But How I Met Your Mother became a sleeper hit last year in the States, where it’s just returned for series two. Quite right: it’s a little bundle of joy.
Just like Friends, it concerns a group of 20-something pals who have formed an "urban family". Lovable lunk Marshall (Jason Segel) and his nice-as-apple-pie fiancée Lily (Alyson Hannigan) have the sort of perfect relationship that their friend Ted (Josh Radnor) craves. So we follow Ted as he dates half of New York in search of his kids’ future mom, making that fateful step from single gadabout to settled adult.
Lifelong pals struggling through universal rites of passage was the pitch for Friends, but it got lost somewhere among the sharp one-liners and million-dollar salaries. HIMYM holds onto that warm feeling. The show’s hook - each episode starts with Ted in 2030, telling stories to his kids about 2005 - adds to the feeling of nostalgia for precious days gone by.

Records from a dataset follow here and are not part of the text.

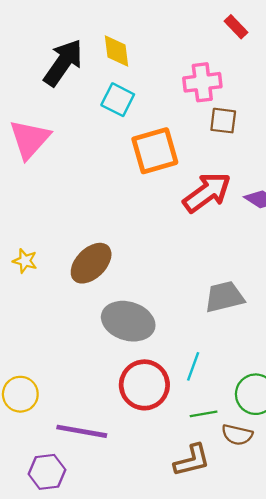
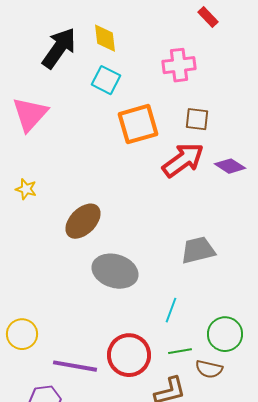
brown square: (223, 121) -> (197, 119), moved
yellow star: (25, 261) -> (26, 189), moved
red circle: (144, 385) -> (129, 355), moved

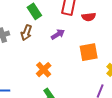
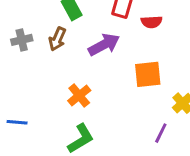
purple arrow: (58, 34) -> (104, 45), size x1.5

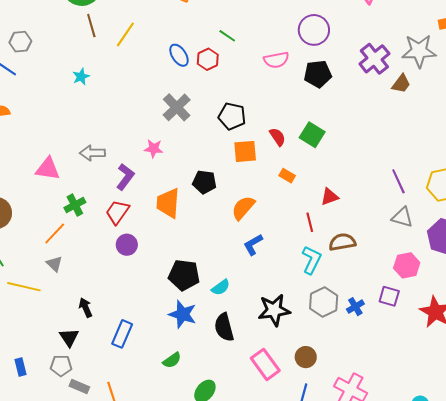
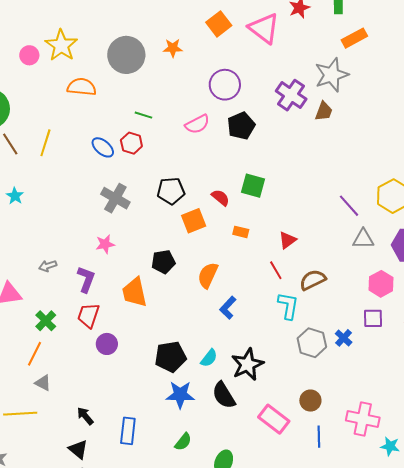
gray arrow: (92, 153) -> (48, 266), size x0.7
black star: (274, 310) -> (247, 364), moved

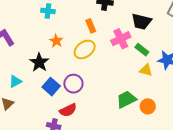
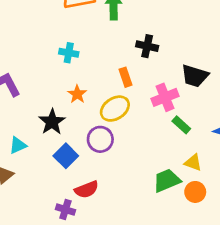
green rectangle: (142, 50) -> (181, 125), moved
yellow triangle: (146, 70) -> (193, 163), moved
purple circle: (73, 84) -> (100, 139), moved

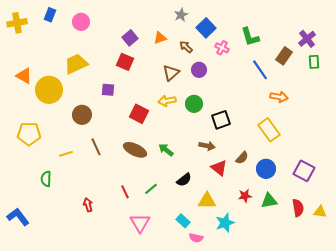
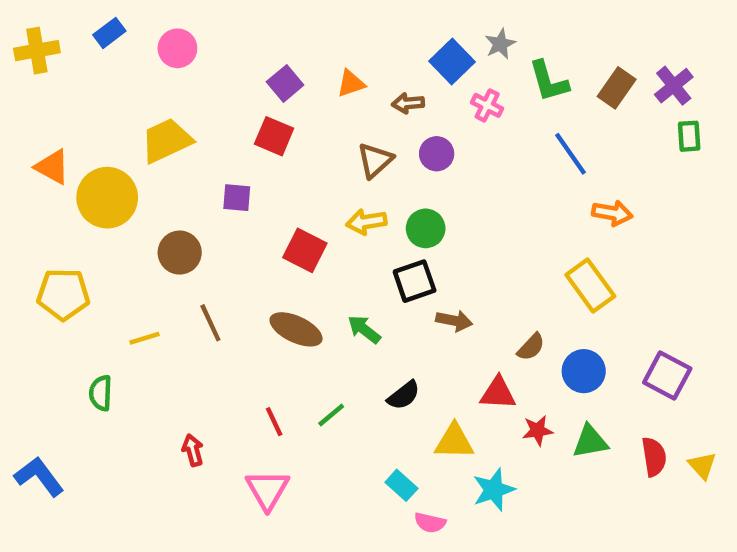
blue rectangle: (50, 15) -> (109, 33), turned 32
gray star: (181, 15) -> (500, 44), moved
brown arrow: (186, 47) -> (408, 103), turned -48
brown rectangle: (284, 56) -> (617, 88), moved
black square: (221, 120) -> (415, 281), moved
red triangle: (219, 168) -> (498, 393), moved, turned -36
yellow triangle: (320, 212) -> (702, 466), turned 40
pink triangle: (140, 223) -> (267, 490), moved

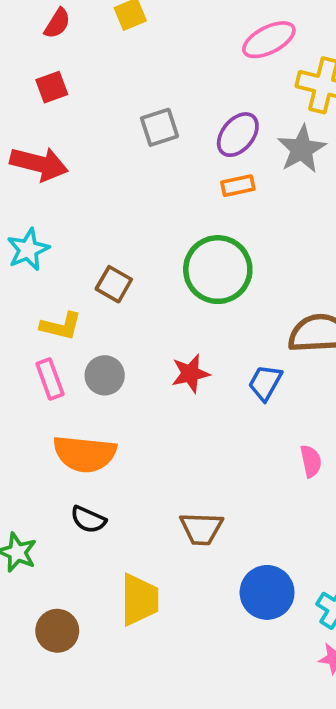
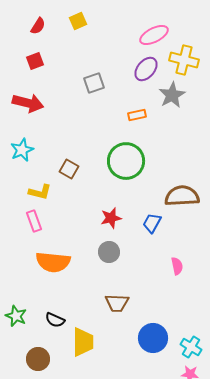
purple ellipse: (238, 135) -> (146, 69), moved
gray circle: (105, 375) -> (109, 252), moved
black semicircle: (88, 519) -> (55, 320), moved

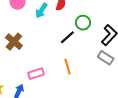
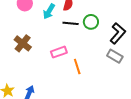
black line: (67, 37) -> (71, 23), moved, turned 49
pink rectangle: (36, 74) -> (59, 52), moved

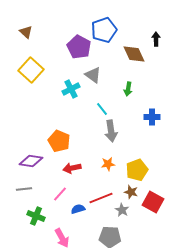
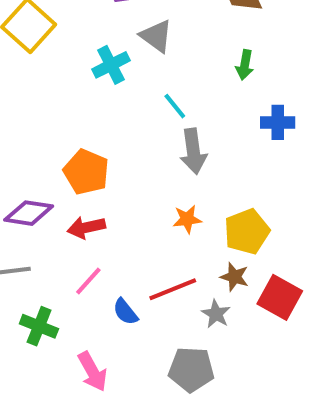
green arrow: (128, 89) -> (245, 65), moved
red arrow: (72, 168) -> (86, 227), moved
blue semicircle: (78, 209) -> (125, 312), turned -112

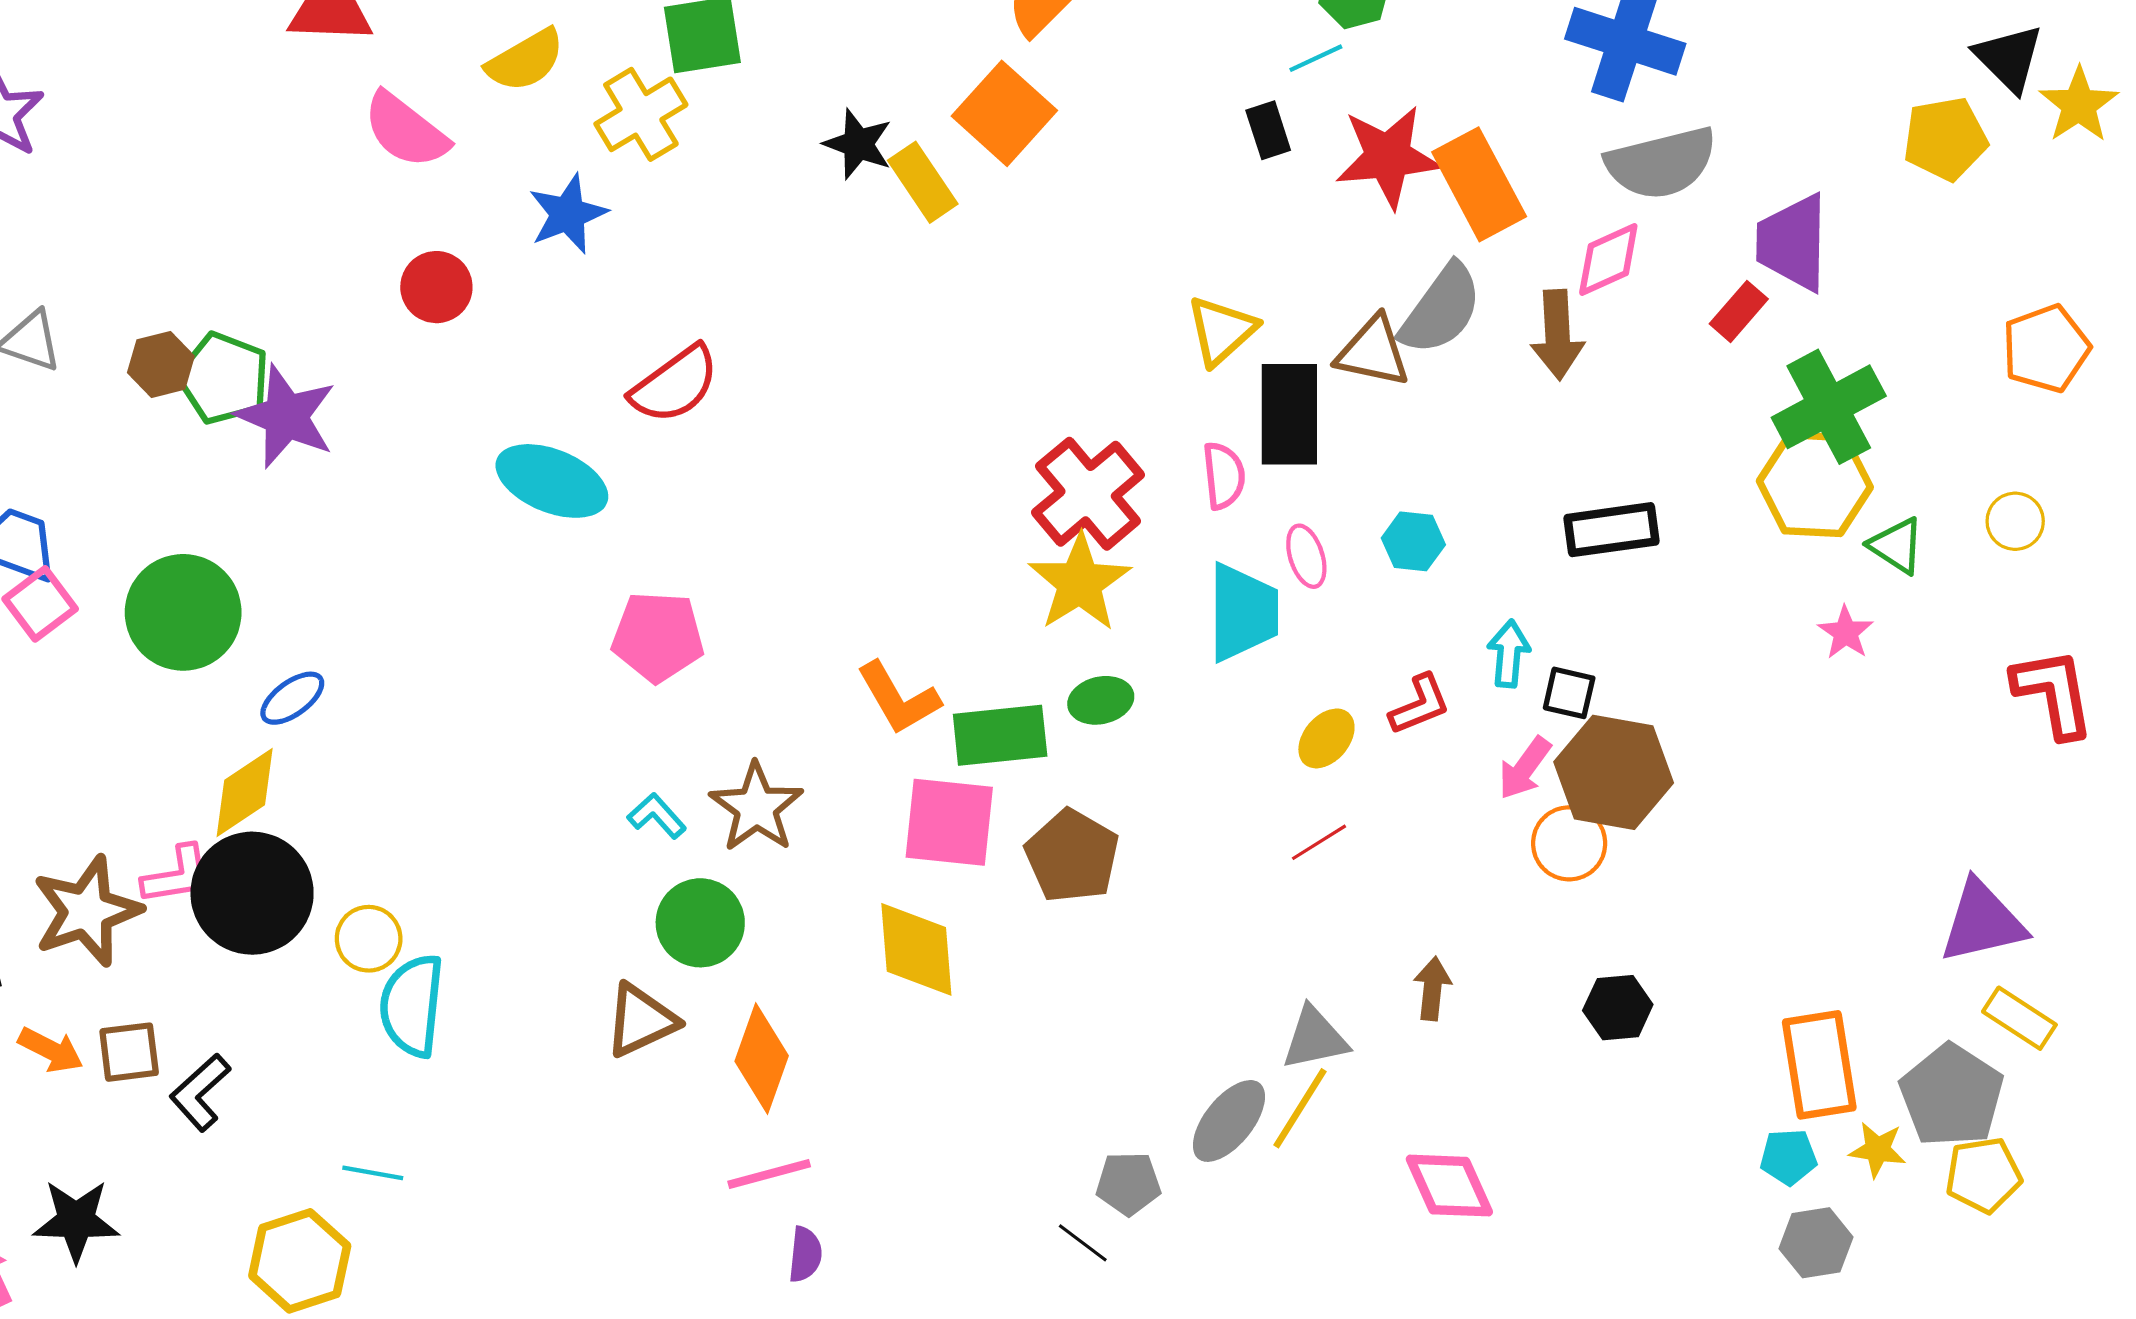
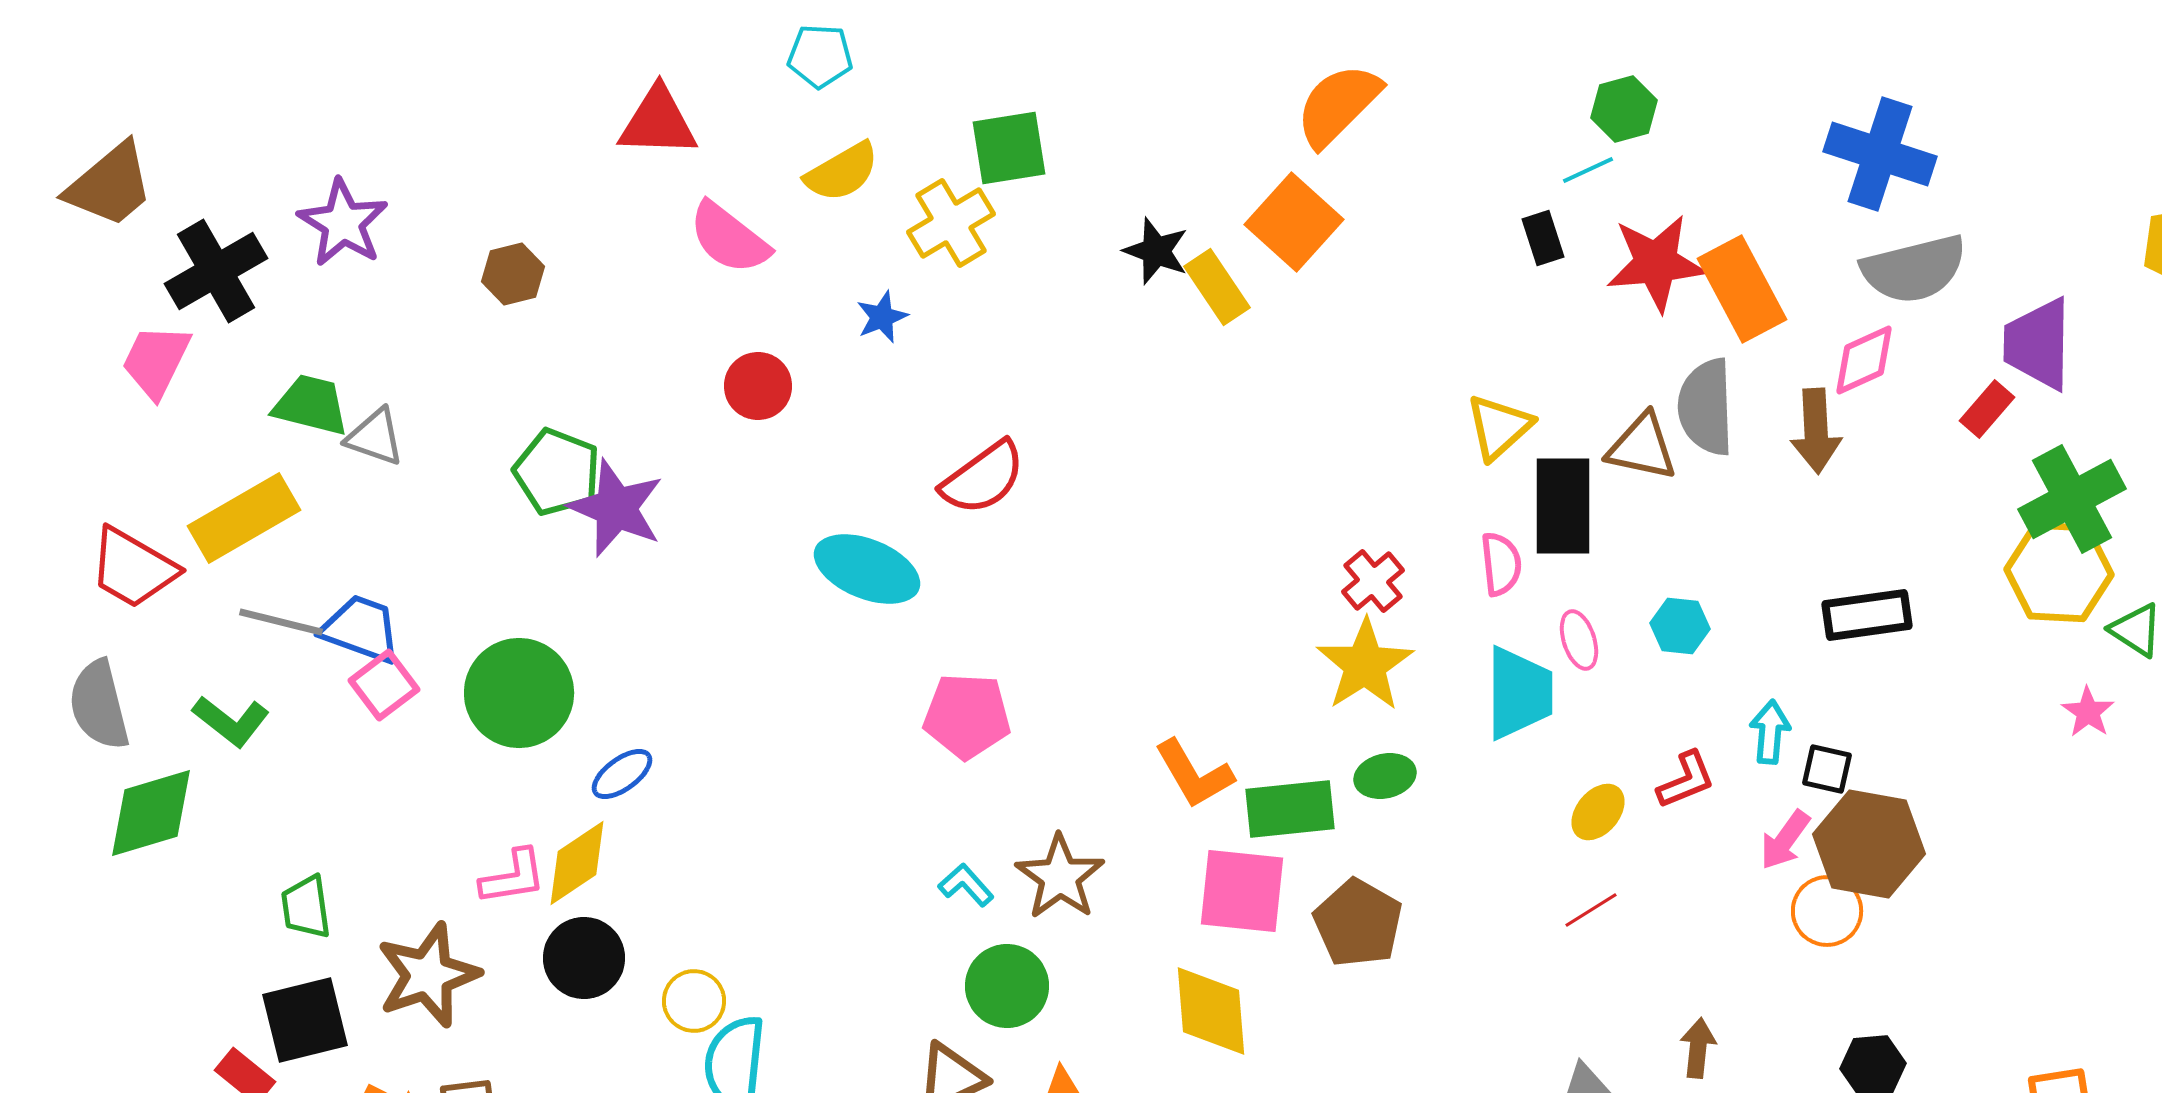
blue star: (568, 214) -> (882, 317), size x0.7
gray semicircle: (1441, 309) -> (1706, 407), turned 142
brown hexagon: (161, 364) -> (513, 274), moved
red cross: (1088, 494) -> (1373, 581), size x0.6
pink L-shape: (177, 875) -> (513, 877), moved
black circle: (252, 893) -> (584, 958), size x0.7

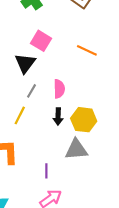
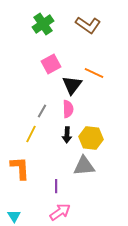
pink square: (41, 41) -> (51, 64), turned 30
black triangle: (25, 63) -> (72, 85), moved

And while it comes with a small spoonful of saccharine, Ted’s quest for that elusive perfect romance is genuinely affecting. As co-creator Carter Bays, on whom Ted is based, puts it: "How do you go about searching for what’s essentially divine intervention?"
No need to have a sick-bucket handy, though. Brutally puncturing the schmaltz is Neil Patrick Harris’s storming turn as Barney, Ted’s other friend, who thinks a steady relationship is slightly less appealing than death. He’s an almost sociopathic woman-chaser who, although we never actually see him succeed, does nothing but advise Ted on how to be a sleek, ruthless lothario. Like Seinfeld’s Cosmo Kramer, Barney’s the crazy guy who has all the best gags ("You can’t take a date to a wedding! That’s like taking a deer carcass to a hunt!").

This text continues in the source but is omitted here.